*Task goal*:
Without copying any picture, return all lines below exactly.

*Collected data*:
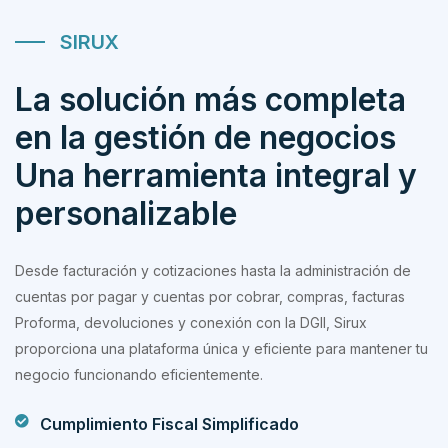
SIRUX
La solución más completa
en la gestión de negocios
Una herramienta integral y
personalizable
Desde facturación y cotizaciones hasta la administración de
cuentas por pagar y cuentas por cobrar, compras, facturas
Proforma, devoluciones y conexión con la DGII, Sirux
proporciona una plataforma única y eficiente para mantener tu
negocio funcionando eficientemente.
Cumplimiento Fiscal Simplificado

*Task solution*:
SIRUX
La solución más completa
en la gestión de negocios
Una herramienta integral y
personalizable
Desde facturación y cotizaciones hasta la administración de
cuentas por pagar y cuentas por cobrar, compras, facturas
Proforma, devoluciones y conexión con la DGII, Sirux
proporciona una plataforma única y eficiente para mantener tu
negocio funcionando eficientemente.
Cumplimiento Fiscal Simplificado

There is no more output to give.